Many of these profits aren't liquid so they can't turn into money right away

[–] [email protected] 8 points 1 day ago

They tend to get out competed by companies with enough investment funds to undercut them without making a profit until they have a stranglehold on the market and can jack up prices.

[–] chonglibloodsport 19 points 1 day ago (2 children)

They don’t have access to capital (means of production). Consider the following scenario:

All of the employees at a car manufacturing plant are sick of being paid a fraction of the total sale price of the cars they make. They decide, in solidarity, to quit en masse and start a worker co-op car plant instead so that they can all enjoy sharing 100% of the profits themselves.

So they quit. Now what? Well, knowledge isn’t an issue because they already knew how to operate all the machines in a car plant. The problem is that they don’t have the money (or the land) to build a new car plant. We’re talking billions of dollars and a huge piece of land which ideally should be located on a railroad line so that parts (which are very large and heavy) can be delivered affordably by rail.

So where are they gonna get the money? Not from private investors, of course, since that nixes the worker only profit sharing arrangement. Not from banks either because these workers, while highly knowledgeable and motivated, don’t have any collateral to put up for the bank loans. The banks do not want to be in the position of repossessing a bunch of specialized manufacturing equipment and trying to resell it at a loss.

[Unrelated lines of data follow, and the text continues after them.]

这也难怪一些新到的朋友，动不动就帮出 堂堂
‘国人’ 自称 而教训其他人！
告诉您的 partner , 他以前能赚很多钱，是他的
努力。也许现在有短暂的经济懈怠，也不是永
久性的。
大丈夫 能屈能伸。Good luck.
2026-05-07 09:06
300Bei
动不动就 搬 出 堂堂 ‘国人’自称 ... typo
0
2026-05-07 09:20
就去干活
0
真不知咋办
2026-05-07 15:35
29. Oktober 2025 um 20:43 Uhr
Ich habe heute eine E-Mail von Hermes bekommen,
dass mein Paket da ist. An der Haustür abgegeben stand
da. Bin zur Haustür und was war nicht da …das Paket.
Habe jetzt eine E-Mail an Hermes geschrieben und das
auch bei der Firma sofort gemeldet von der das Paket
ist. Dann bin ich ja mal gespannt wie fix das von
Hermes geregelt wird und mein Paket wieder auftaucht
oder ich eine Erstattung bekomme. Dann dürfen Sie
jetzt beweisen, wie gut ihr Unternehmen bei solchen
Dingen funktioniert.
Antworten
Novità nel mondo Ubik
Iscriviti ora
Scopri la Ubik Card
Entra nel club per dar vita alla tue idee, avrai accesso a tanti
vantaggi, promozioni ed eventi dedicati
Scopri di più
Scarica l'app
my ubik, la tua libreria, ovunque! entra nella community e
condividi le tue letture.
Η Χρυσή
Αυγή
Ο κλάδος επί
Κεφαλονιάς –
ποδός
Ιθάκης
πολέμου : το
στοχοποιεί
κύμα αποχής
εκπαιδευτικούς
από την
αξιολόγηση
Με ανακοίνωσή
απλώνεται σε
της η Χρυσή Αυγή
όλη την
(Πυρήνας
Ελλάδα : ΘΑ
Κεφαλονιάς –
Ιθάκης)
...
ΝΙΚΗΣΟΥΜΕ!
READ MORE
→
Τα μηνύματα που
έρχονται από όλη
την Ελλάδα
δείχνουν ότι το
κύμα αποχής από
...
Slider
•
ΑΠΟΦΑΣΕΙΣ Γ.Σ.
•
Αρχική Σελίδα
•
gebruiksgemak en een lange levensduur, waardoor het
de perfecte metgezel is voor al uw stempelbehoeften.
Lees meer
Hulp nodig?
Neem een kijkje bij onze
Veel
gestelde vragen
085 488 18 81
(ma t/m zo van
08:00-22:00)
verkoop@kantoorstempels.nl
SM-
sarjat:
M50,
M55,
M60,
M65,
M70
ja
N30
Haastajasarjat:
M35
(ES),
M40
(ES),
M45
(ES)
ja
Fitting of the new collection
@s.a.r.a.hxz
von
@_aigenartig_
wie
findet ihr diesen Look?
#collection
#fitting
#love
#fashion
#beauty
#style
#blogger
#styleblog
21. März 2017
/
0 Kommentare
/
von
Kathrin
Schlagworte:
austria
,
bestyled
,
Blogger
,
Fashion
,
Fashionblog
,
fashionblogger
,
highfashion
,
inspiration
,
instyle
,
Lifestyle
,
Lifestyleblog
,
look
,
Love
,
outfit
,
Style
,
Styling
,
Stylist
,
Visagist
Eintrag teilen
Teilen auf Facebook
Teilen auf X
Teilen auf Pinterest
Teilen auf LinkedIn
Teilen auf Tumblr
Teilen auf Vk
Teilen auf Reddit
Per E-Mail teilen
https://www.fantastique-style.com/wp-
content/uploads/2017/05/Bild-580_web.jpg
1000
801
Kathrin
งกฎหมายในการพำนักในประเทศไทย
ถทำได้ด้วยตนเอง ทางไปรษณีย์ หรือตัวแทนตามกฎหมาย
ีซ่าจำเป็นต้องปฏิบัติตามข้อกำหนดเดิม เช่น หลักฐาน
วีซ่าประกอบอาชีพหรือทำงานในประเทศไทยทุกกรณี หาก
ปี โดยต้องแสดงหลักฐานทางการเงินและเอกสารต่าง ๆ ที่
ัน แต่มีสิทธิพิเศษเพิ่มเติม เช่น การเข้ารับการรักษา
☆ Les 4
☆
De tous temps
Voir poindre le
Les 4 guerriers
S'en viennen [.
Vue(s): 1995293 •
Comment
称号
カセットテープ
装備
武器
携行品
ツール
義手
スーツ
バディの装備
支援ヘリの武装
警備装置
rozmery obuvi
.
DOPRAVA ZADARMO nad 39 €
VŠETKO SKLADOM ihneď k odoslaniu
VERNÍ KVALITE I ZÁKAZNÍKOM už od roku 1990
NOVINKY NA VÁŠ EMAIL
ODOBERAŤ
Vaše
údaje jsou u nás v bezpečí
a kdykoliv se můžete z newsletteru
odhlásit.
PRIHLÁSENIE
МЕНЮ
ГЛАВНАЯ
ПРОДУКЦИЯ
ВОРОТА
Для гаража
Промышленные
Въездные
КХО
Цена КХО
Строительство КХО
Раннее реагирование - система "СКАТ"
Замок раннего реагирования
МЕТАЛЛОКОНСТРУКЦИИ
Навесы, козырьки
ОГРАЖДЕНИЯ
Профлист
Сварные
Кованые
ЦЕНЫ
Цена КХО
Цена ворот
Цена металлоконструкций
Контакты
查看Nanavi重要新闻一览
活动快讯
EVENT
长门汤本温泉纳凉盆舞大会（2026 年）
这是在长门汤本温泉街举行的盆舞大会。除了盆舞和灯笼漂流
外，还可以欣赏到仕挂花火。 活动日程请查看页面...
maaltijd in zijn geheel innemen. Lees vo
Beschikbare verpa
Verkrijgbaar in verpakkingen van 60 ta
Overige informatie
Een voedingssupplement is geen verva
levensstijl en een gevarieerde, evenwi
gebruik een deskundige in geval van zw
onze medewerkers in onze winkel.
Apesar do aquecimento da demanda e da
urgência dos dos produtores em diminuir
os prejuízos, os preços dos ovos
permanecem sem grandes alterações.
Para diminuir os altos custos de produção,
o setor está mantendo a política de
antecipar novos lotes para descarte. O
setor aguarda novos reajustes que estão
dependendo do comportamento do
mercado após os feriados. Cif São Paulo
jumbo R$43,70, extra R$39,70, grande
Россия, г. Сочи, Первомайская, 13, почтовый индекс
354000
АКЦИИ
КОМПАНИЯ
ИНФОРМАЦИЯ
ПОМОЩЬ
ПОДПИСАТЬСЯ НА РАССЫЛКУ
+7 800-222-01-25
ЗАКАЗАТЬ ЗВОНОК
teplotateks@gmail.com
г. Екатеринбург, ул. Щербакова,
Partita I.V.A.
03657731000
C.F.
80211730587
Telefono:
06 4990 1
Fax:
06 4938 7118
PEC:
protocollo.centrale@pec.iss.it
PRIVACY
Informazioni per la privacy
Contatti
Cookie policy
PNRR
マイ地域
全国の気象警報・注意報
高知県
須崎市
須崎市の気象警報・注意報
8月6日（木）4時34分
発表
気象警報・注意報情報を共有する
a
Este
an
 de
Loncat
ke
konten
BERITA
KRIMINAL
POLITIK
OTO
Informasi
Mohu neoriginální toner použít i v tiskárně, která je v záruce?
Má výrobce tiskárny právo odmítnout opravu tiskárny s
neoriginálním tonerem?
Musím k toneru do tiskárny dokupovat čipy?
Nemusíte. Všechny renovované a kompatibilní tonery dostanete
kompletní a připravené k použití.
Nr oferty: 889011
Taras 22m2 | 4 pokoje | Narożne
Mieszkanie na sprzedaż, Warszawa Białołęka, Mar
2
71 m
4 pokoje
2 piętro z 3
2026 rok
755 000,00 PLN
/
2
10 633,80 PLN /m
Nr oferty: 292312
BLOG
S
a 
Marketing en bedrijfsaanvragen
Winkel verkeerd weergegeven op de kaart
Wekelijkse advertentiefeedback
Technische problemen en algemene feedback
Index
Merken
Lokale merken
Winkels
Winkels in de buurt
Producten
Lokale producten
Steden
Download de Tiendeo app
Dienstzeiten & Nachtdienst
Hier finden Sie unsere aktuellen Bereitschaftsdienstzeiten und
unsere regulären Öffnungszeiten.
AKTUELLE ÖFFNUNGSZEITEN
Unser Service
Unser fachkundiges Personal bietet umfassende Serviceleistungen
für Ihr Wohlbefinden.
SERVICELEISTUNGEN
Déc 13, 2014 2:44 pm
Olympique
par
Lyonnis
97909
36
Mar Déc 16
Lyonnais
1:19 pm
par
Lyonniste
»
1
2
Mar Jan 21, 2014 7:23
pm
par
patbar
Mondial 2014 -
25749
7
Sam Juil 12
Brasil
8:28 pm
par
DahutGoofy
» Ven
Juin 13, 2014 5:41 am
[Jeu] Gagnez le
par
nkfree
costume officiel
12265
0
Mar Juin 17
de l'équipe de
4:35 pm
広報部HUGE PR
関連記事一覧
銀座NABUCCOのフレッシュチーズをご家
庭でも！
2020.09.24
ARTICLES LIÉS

The common response to this is: the government. But think about that. Do you want your government giving billions of dollars to a few hundred people so they can start a car plant and then keep all the profits?

[–] RememberTheApollo_ 5 points 1 day ago

And they’d have to buy parts and materials from the same suppliers feeding the major automakers who have already streamlined their logistics and costs from the smelter to the finished product - and you know they’d exploit those efficiencies and supplier connections to create financial hardship on the upstart automaker. Same way airlines use fare wars to undercut competitors to pressure them out of a market.

There’s nothing the business world hates more than a well treated and well paid workforce. They’ll band together to crush the idea.

[–] [email protected] 5 points 1 day ago (2 children)

And even if you don't need billions in startup capital for land and buildings and machinery, you've still got cash flow concerns.

Say you want to make software, and you know you can make it in 3 years with 20 people. What are you going to use to pay the bills until you've finished making whatever it is? Where are you going to find people who will go without money for that time? What if there's no market for it by the time you've done?

[–] [email protected] 1 points 22 hours ago* (last edited 22 hours ago)

Even for software there's still equipment needed to host it, whether that be your own or rented from AWS or Azure etc. unless you're looking to sell it as an on prem solution(but that's not what most customers will be expecting in the current year so probably won't sell very well). One way around that would be to only rent the hosting as needed once you have a paying customer.

[–] chonglibloodsport 5 points 1 day ago

Even something very simple like a coffee shop is difficult to run as a co-op.

Yes, if you have a few friends who are all passionate about coffee it’s possible for you all to get loans / mortgages to pool together enough money to buy/lease a small commercial property and open a coffee shop together. The only really significant pieces of equipment are the espresso machine and coffee grinder, both of which can be bought used for a few thousand dollars.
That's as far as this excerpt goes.